US funding cuts have devastated global LGBTQ rights movement
The Trump-Vance administration after it took office in January 2025 moved to dismantle the U.S. Agency for International Development, which funded LGBTQ and intersex rights groups around the world. USAID officially shut down on July 1, 2025.
Secretary of State Marco Rubio in March 2025 announced the State Department would administer the 17 percent of USAID contracts that had not been cancelled. Rubio issued a waiver that allowed PEPFAR and other “life-saving humanitarian assistance” programs to continue to operate during the U.S. foreign aid freeze the White House announced shortly after it took office.
The global LGBTQ and intersex rights movement has lost more than an estimated $50 million in funding because of these cuts. The Washington Blade has previously reported PEPFAR-funded programs in Kenya and other African countries have been forced to suspend services and even shut down.
The Trump-Vance administration has signed healthcare-specific agreements with Kenya, Uganda, and other African countries through its American First Global Health Strategy. Advocacy groups with whom the Blade has spoken have expressed concern these partnerships will result in further exclusion and government-sanctioned discrimination based on sexual orientation or gender identity.
The proposed fiscal year 2027 budget includes $5.1 billion for “global health to end the previous administration’s abuse of these programs and to execute (the State Department’s) newly released America First Global Health Strategy.” This figure represents a $4.3 billion cut from the previous year.
“The president’s new vision of bilateral health assistance eliminates bloated Beltway Bandit contracts, does more with fewer dollars, and transitions recipient countries to self-reliance,” reads the proposed budget. “The budget would also eliminate disease-specific accounts and provide the department crucial agility to address the actual needs of each recipient country — across HIV/AIDS and other infectious diseases such as malaria, tuberculosis, and polio — to strengthen global health security and protect Americans from disease.”

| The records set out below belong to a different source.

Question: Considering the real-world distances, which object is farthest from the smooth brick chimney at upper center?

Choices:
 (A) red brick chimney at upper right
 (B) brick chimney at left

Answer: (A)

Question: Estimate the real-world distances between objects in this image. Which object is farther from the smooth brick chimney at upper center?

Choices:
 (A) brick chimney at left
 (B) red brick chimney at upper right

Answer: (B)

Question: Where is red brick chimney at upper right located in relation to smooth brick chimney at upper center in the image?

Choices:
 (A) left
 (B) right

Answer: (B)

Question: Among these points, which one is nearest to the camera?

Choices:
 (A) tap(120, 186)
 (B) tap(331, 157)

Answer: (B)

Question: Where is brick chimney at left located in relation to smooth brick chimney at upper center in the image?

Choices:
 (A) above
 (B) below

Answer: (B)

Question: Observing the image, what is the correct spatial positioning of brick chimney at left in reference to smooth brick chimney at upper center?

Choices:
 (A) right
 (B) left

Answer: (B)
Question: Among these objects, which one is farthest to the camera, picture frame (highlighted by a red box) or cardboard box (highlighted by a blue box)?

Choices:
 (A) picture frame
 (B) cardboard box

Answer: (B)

“The budget would focus on new compacts that unify funding, achieving economies of scale in both implementation and oversight,” it adds. “Under the prior administration, only about 40 percent of PEPFAR funds supported actual service delivery, including medications, testing, commodities, and health workers, with the remaining 60 percent wasted on duplicative administrative costs, unwieldy supply chains, and layers of endless bureaucracy. The new AFGHS (America First Global Health Strategy) compacts would improve efficiency, cut red tape, and dismantle the bloated ecosystem of foreign assistance profiteers.”

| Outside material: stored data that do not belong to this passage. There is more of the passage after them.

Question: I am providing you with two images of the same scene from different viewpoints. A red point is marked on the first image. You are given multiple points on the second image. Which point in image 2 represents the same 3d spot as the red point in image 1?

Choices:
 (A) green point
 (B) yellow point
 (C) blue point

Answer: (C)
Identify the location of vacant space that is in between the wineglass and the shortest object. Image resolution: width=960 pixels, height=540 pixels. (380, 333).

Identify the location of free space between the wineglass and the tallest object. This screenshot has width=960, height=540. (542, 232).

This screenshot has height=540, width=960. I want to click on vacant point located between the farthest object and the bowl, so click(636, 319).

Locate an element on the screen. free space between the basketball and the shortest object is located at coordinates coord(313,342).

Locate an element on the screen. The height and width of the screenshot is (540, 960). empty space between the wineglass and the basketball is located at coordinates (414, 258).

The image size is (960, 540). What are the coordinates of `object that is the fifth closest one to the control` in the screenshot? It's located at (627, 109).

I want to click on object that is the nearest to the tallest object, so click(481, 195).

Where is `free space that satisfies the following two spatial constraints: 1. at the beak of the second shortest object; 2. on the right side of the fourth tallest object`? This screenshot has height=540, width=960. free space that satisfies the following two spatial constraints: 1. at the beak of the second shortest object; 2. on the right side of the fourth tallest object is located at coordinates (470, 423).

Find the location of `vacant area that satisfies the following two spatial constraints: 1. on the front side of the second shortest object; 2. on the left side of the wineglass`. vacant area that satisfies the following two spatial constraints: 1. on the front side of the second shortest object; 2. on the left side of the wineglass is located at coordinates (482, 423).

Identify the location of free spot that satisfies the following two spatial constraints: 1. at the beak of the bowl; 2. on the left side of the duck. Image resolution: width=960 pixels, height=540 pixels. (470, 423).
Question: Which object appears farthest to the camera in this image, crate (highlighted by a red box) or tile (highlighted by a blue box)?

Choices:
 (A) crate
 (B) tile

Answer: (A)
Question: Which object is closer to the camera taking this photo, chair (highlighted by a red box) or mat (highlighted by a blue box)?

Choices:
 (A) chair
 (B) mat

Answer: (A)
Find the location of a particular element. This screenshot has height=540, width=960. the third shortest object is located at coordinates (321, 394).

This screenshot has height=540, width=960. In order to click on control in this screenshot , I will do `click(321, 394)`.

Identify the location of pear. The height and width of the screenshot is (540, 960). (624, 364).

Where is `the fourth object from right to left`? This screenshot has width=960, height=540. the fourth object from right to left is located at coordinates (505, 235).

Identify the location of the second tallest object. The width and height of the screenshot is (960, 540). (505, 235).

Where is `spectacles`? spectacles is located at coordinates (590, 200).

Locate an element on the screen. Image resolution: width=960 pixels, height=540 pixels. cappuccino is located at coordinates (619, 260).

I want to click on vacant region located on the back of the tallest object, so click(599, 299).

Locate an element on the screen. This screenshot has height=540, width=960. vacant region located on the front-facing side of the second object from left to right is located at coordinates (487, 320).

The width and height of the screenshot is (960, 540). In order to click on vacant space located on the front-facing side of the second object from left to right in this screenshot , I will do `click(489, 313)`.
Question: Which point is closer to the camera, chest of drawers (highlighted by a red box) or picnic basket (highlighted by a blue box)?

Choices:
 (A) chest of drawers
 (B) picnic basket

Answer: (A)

The Council for Global Equality on April 3 reiterated its criticism of the expanded global gag rule, and urged Congress to reject the proposed budget.
“We won’t mince words: people are dying because of this policy,” said the Council for Global Equality in a statement. “Making this policy permanent will only ensure that U.S. foreign assistance discriminates against those who need services the most, all while forcing people around the world to adhere to the Trump administration’s extremist, ideological agenda that denies the very existence of transgender, nonbinary, and intersex persons.”
“We will not be silent as Trump threatens to upend decades of bipartisan foreign assistance programs to appease his extremist base,” added the group. “We call on Congress to immediately reject this budget and block implementation of the expanded global gag rules.”